All you're doing by adding unique_ptr is removing the need to say delete in that one object that's going to hold the "master" copy. That's just being lazy.

Actually, that's preventing memory leaks and/or double frees (when users incorrectly think they should delete a pointer you've handed them) before they happen. This is a worthwhile reason to use them in my opinion.

roystgnr commented 8 years ago

Agreed with @jwpeterson, on both the returning-uniqueish-ptr APIs and on the exposed public member variable API failures.

Is it hard to create a shared_ptr from a factory returning unique_ptr? shared_ptr has a move constructor from unique_ptr, doesn't it? You should literally be able to write shared_ptr<Foo> fp = FooFactory::build(); even though the latter returns unique_ptr. And if it returns unique_ptr then the object lifetime is self-documenting; if shared_ptr then you can't be sure what's going on under the hood. It doesn't free you from the need to worry about who owns things, just from the ability.

friedmud commented 8 years ago

@jwpeterson I understand about those not being available back then. You guys did your best... but that doesn't mean it's not frustrating sometimes!

Actually, that's preventing memory leaks and/or double frees (when users incorrectly think they should delete a pointer you've handed them) before they happen. This is a worthwhile reason to use them in my opinion.

No... unique_ptr + raw pointers does not help with the "double free" issue.... and is actually part of my point against using unique_ptr. Anytime an interface hands you back a raw pointer you have to wonder whether or not you need to delete it... and many people will make the mistake of doing just that even though the pointer is being held by a unique_ptr somewhere.

This is exactly why I'm arguing against this idea of storing the objects with unique_ptr and then passing raw pointers around to them. It's simply confusing.

Also: when untrained users come along and try to get a unique_ptr from us and get a compile error because you can't copy it... what's the first thing they're going to do? They're going to Google "how to copy unique_ptr" and it's going to tell them to use std::move()... which is going to lead to them stealing the pointer and creating a huge mess.

jwpeterson commented 8 years ago

Anytime an interface hands you back a raw pointer you have to wonder whether or not you need to delete it... and many people will make the mistake of doing just that even though the pointer is being held by a unique_ptr somewhere.

I would never advocate handing back a raw pointer to something held as a unique_ptr by the library! I'm sorry if that's how my point came across.

From the library perspective, handing back a unique_ptr is appropriate if that will be the library's last interaction with it. If, on the other hand, the library is to maintain ownership, and control when destruction happens (as is more typically the case in MOOSE), then handing back a shared_ptr is more appropriate.

jwpeterson commented 8 years ago

shared_ptr has a move constructor from unique_ptr, doesn't it?

Indeed it does, see constructor 13.

friedmud commented 8 years ago

Ah - then @jwpeterson and I are on the same page.

Correct me if I'm wrong... but here are the two proposals:

  1. Use std::shared_ptr for most things.

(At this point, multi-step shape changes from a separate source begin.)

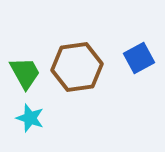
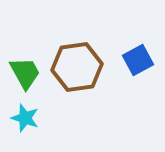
blue square: moved 1 px left, 2 px down
cyan star: moved 5 px left
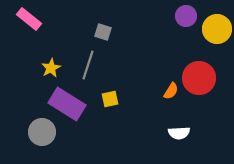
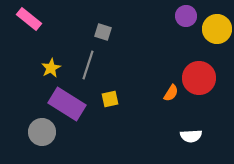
orange semicircle: moved 2 px down
white semicircle: moved 12 px right, 3 px down
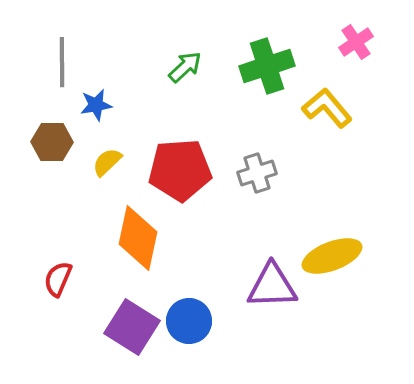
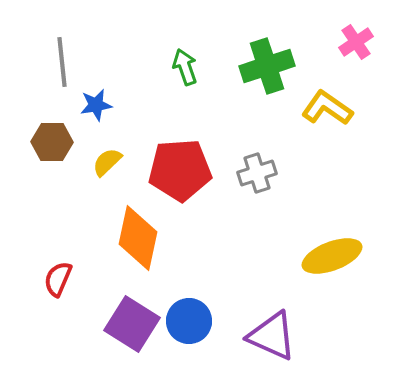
gray line: rotated 6 degrees counterclockwise
green arrow: rotated 66 degrees counterclockwise
yellow L-shape: rotated 15 degrees counterclockwise
purple triangle: moved 50 px down; rotated 26 degrees clockwise
purple square: moved 3 px up
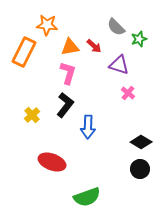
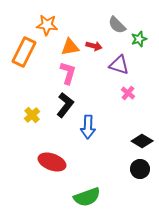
gray semicircle: moved 1 px right, 2 px up
red arrow: rotated 28 degrees counterclockwise
black diamond: moved 1 px right, 1 px up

If it is clear that memory is being "handed off" and the first object is done with that memory then using a unique_ptr might be the thing to do (like in a Factory).
  2. Use std::unique_ptr for one reference to an object (like in a Warehouse) and dole out raw pointers pulled off of those throughout the rest of the framework.

I think myself and @jwpeterson are in camp 1 while @permcody is advocating 2.

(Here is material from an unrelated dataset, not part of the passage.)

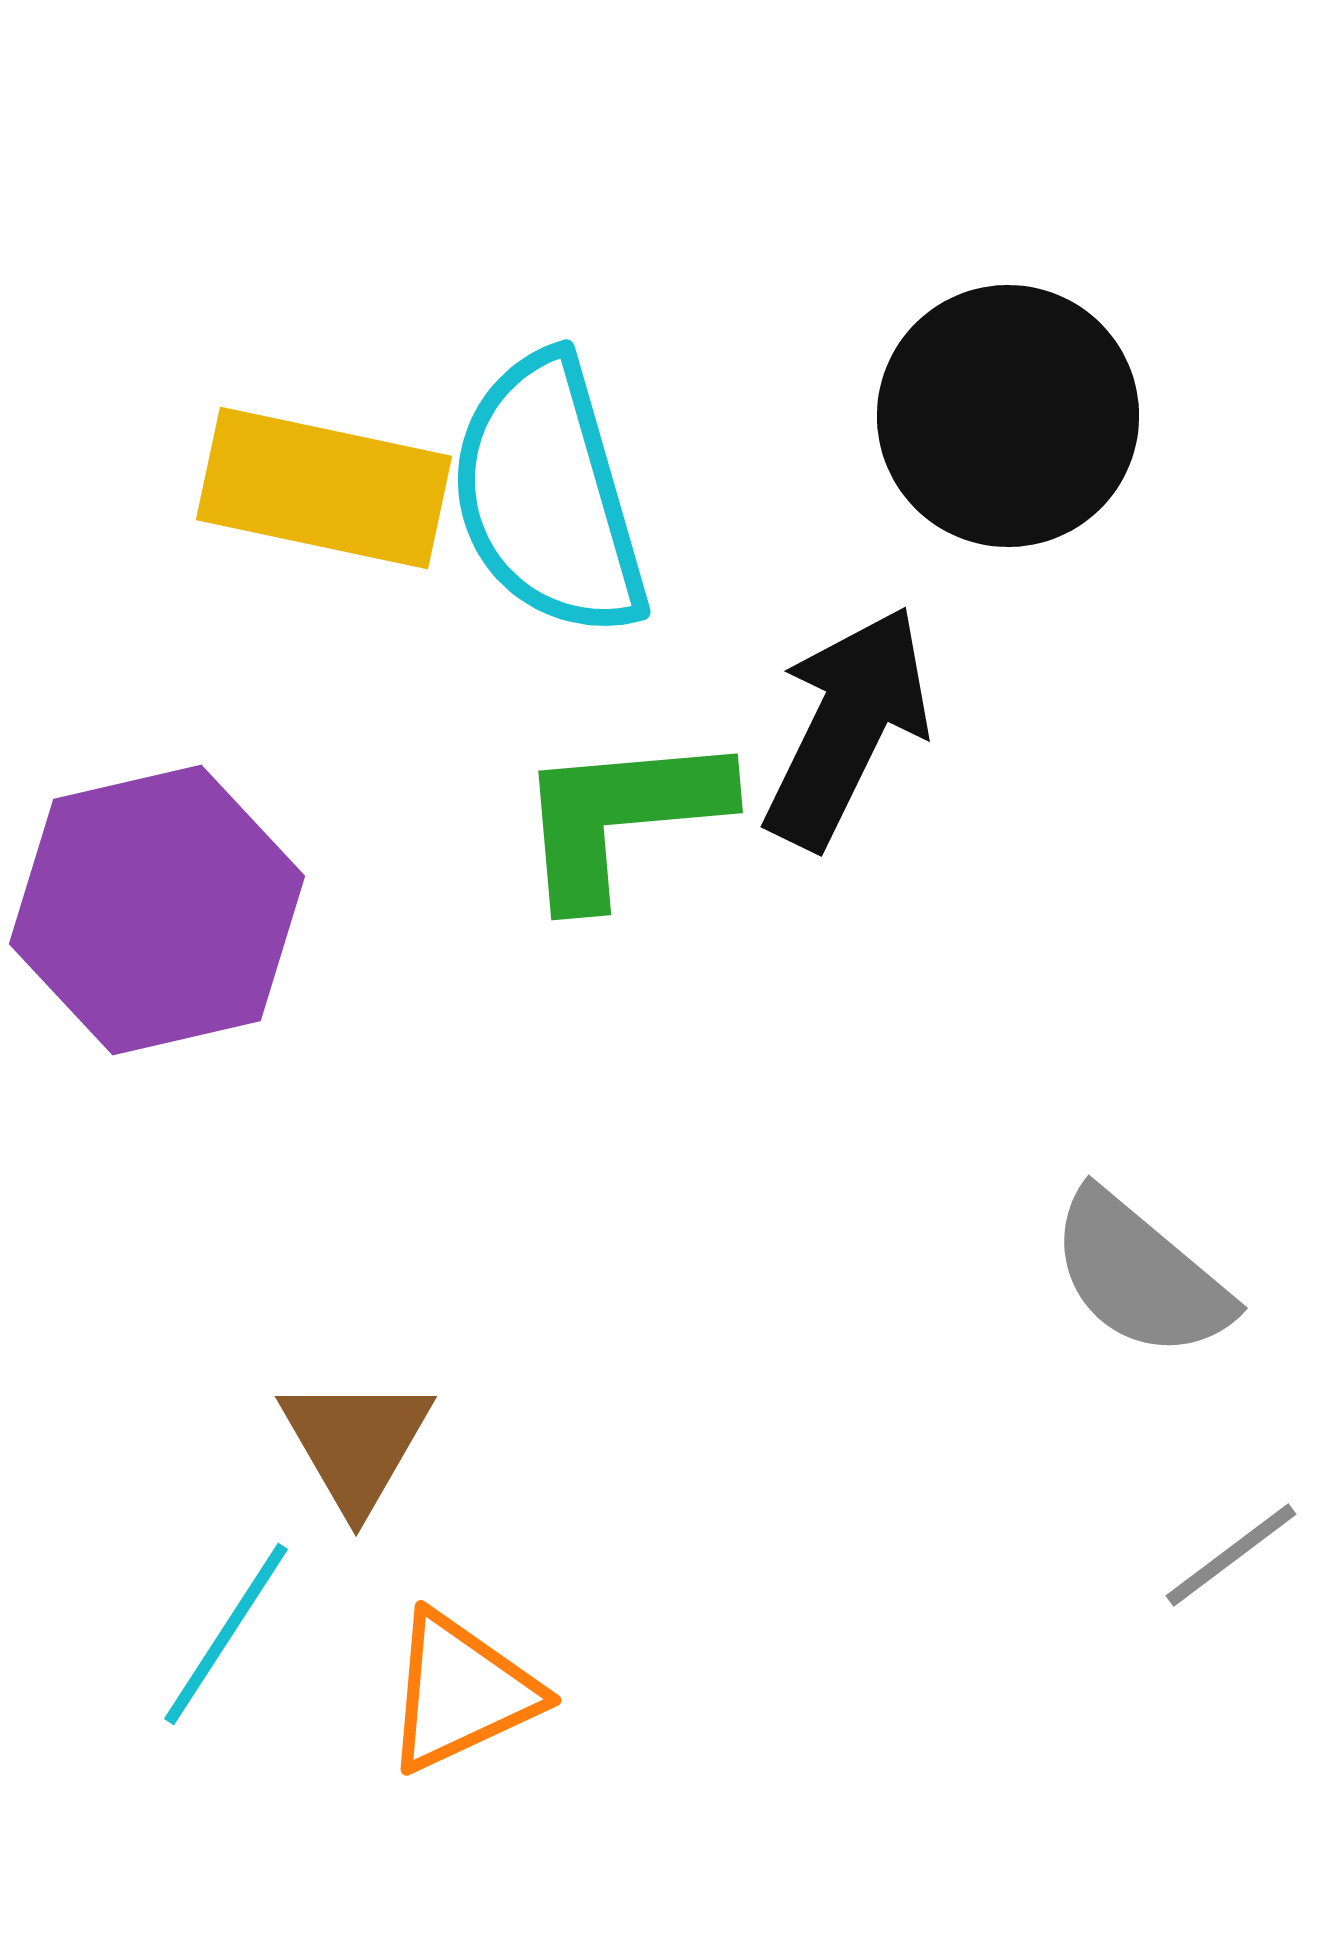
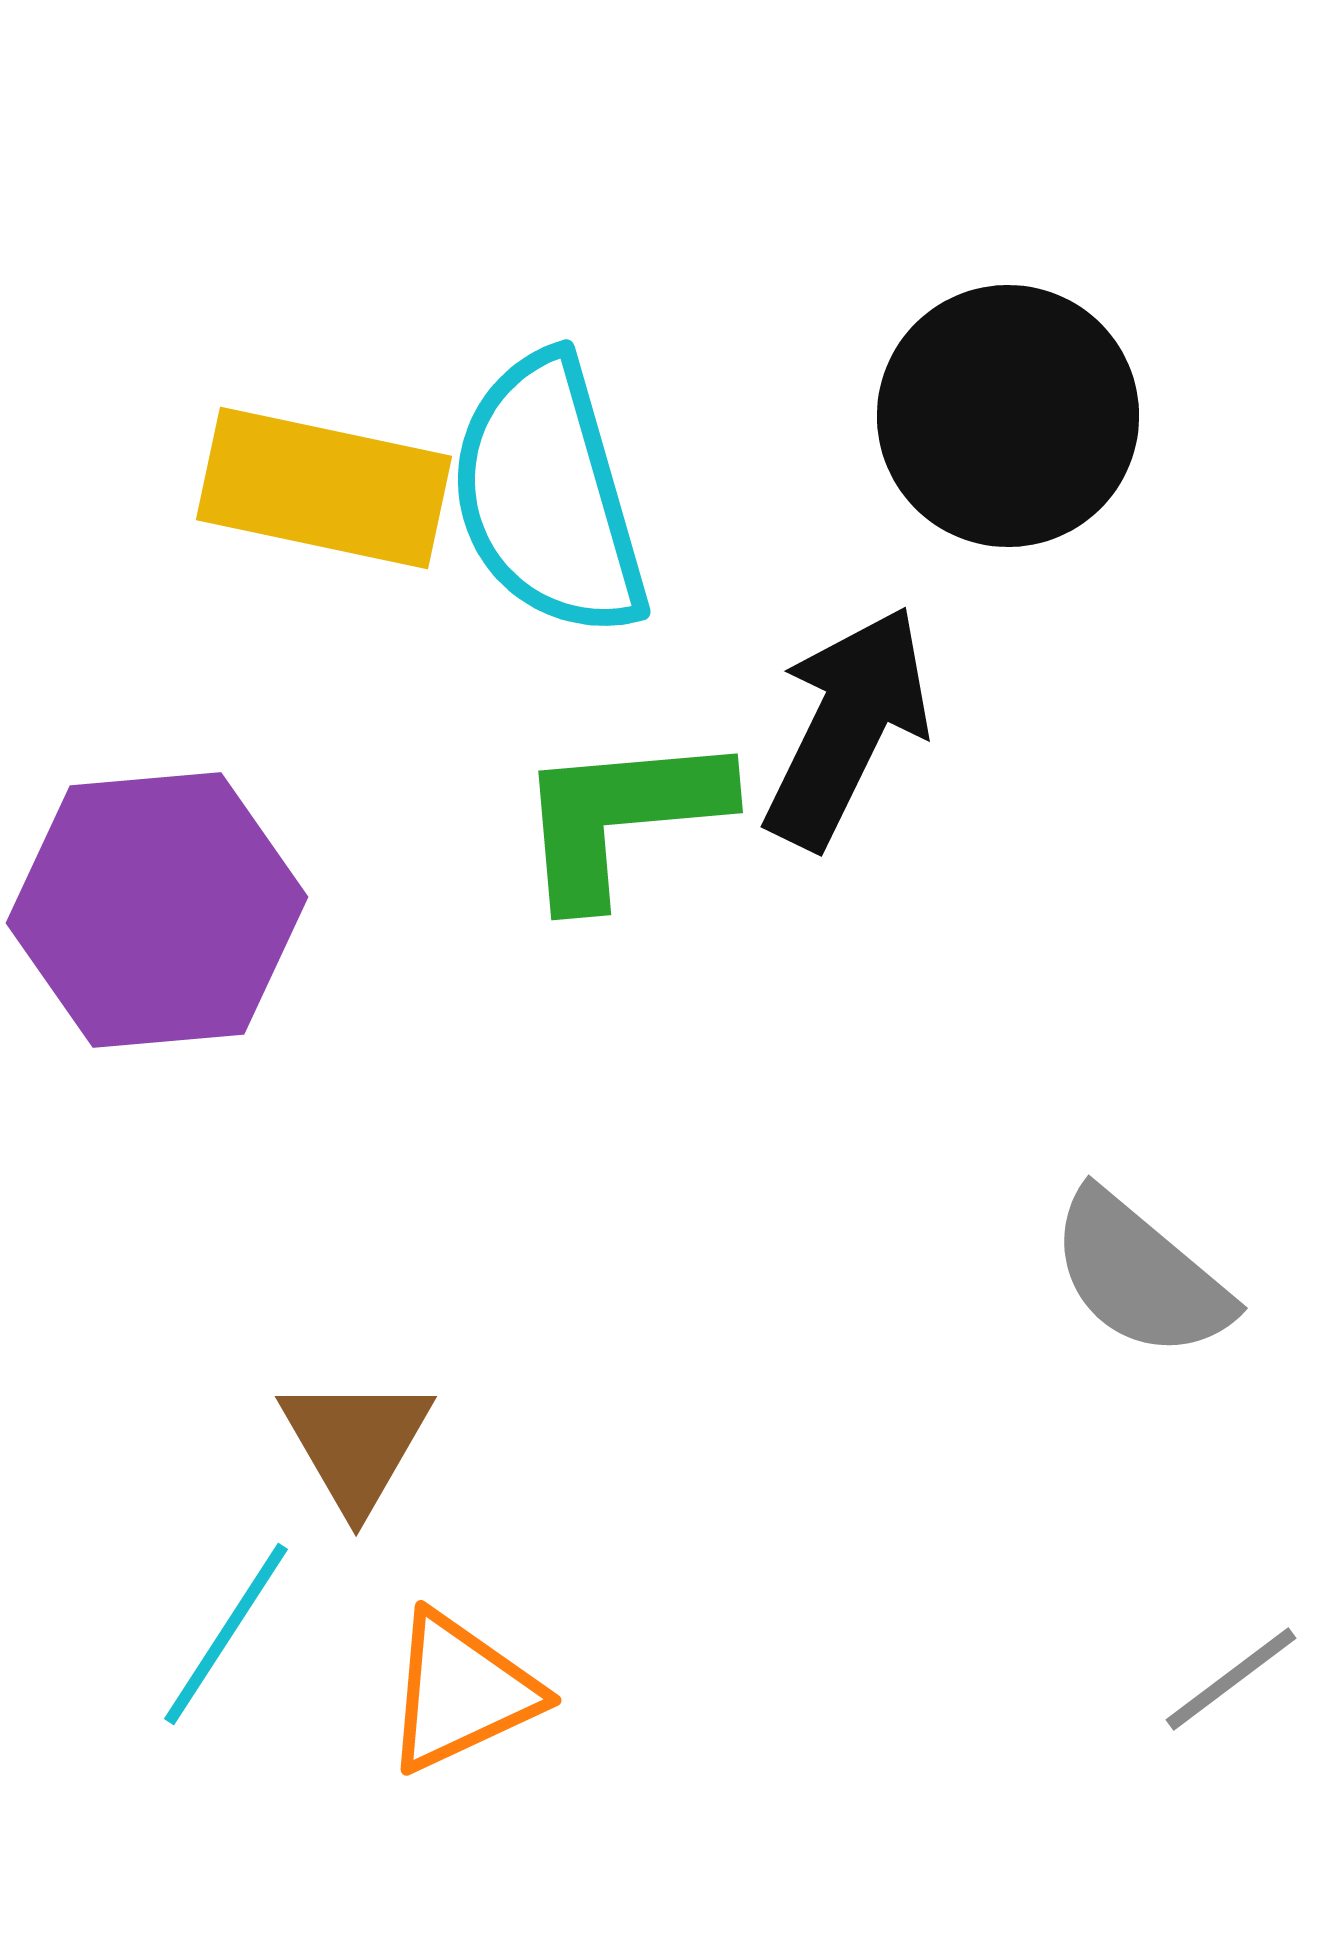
purple hexagon: rotated 8 degrees clockwise
gray line: moved 124 px down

permcody commented 8 years ago

Well not quite. I think there's a difference between "doling out" a pointer and just having one available as a member of a class somewhere which is the typical case in MOOSE. Let's look at Kernels for instance. We create them inside of NonlinearSystem.C and then immediately store them in the warehouse. We don't actually ever move them after that or even refer to them in user code at all. They are just stored in the warehouse and lists of them are updated as we move through space and time. We've recently converted all of these lists to complex data structures (vectors of maps of vectors of shared pointers or similar structures). The "compute" loop gets references to parts of those data structure where we loop over and use those objects. Users never see that part of the code and there's no change of ownership at any time. Where things get expensive is that we rebuild these list as we move through the mesh and possibly as we move through time. These are updates, so we are copying shared pointers around within the data structures. Even a single copy requires two updates to the control block and we are doing this with some frequency.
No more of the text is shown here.